“Ignorance is the softest pillow on which a
man can rest his head.”
—
Michel de Montaigne
It is good to be
back in the classroom again – a seminar of bright graduate students in Risk
Management, searching for wisdom among the host of examples where business, the
professions and policy-makers have botched up in large and highly
consequential ways.
Relevant to the
current news cycle is this syllabus topic: among the shared lessons from such
disasters as the Costa Concordia, MF Global and H-P/Autonomy, is the
realization that harm and damage increase exponentially as events “scale” in
size.
That is, a huge
hurricane is more than ten times as destructive as ten small windstorms; a car
crash at 100 mph is far more deadly than twenty fender-benders; urban pathology
in a city of a million people is more than ten times as complex as in ten towns
of one hundred thousand.
Of immediate
relevance: no number of over-heated personal computer batteries in the internet
cafes could match the potential for incendiary catastrophe of a single lithium-ion
meltdown in a Boeing 787 (here).
Nor could all the
saloon fist-fights and domestic arguments in a whole police precinct generate
the grief of a fatal drive-by shooting.

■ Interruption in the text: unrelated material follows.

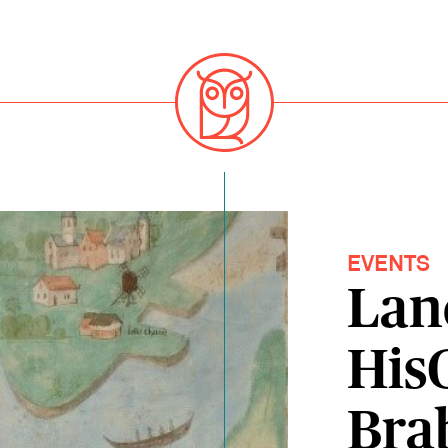
EVENTS
Lan
His
Bra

And however impactful to the victims
and their families, all the dispersed one-off weekend homicides lack the
societal impact of the 26 deaths in the Newtown massacre.
What follows, by
way of lessons?
First, there is no
“average” harm among a set of events – whether natural disasters or vehicular
accidents or civil violence – that are distributed for frequency and impact not
on a bell curve but on a graph shaped like a hockey stick.
And for the same
reason, the very rare, front-page events are inherently beyond precise prediction, identification or prevention
on a “top-down” advance basis.
Instead, risk
identification and mitigation of potential catastrophes can only occur at the
lower levels of the “pyramid of close calls,” where symptoms of potentially
deadly problems can be teased out and nipped in the bud.
As Boeing may be
learning — under whatever belated enlightenment emerges from the realization
that its Dreamliner quality program apparently came “batteries not included” –
the weakness in its deficient design approach escalated exponentially. By
separately outsourcing the lithium-ion batteries and their chargers to
different suppliers (here), Boeing forfeited the “bottom-up” quality testing needed to
reveal battery flaws far back at the pre-assembly stage.
Other examples
abound. The standard commoditized auditors’ report, widely derided for its
obsolete and limited message that financial information is “mostly right, most
of the time,” proves less and less valuable either to identify, warn of or
avoid the large, rare but too-common outbreaks of global-scale corporate chicanery
and abuse.
Likewise, providing
weapons to every school teacher can be no more effective against the threat of
an unidentifiable deranged shooter – but would be just as wastefully costly and
fraught with unintended consequences – as the mandating of universal mammograms
or colonoscopies above age forty, or the construction at public cost of an
individual apartment for every single member of the urban homeless.
As for the
challenge of reducing gun violence in America – it cannot reside with the
futile attempt to isolate or disarm specifically dangerous individuals – who,
like the potentially harmful white-collar criminals or breast cancers or faulty
batteries, are too dispersed and lurking beneath detection in the general
population.
It is, rather, to
act on as many of the “close-call” factors as possible, across the entire
spectrum of contributing factors: bans on non-recreational assault weapons and
high-capacity magazines, registered transfers with universal background checks
for issues of criminality or mental health, mandatory licensing and training as
with automobiles, buy-backs and turn-ins, and required insurance and liability
for manufacturers, sellers and users.
To achieve the
elusive next “massacre that doesn’t happen,” none of these alone is a certainty.
Nor can they all add up to perfect elimination of risk. As with the catalog of
other examples, that is impossible in a complex and humanly fallible
environment. The achievable goal instead is the accretion of incremental opportunities
to interrupt the chain.
Just as it took an
iceberg to “failure test” the complacency of the Titanic’s design flaws, the
slaughter at Newtown illuminates society’s obligation to re-engineer its
approach to gun violence, from the ground up.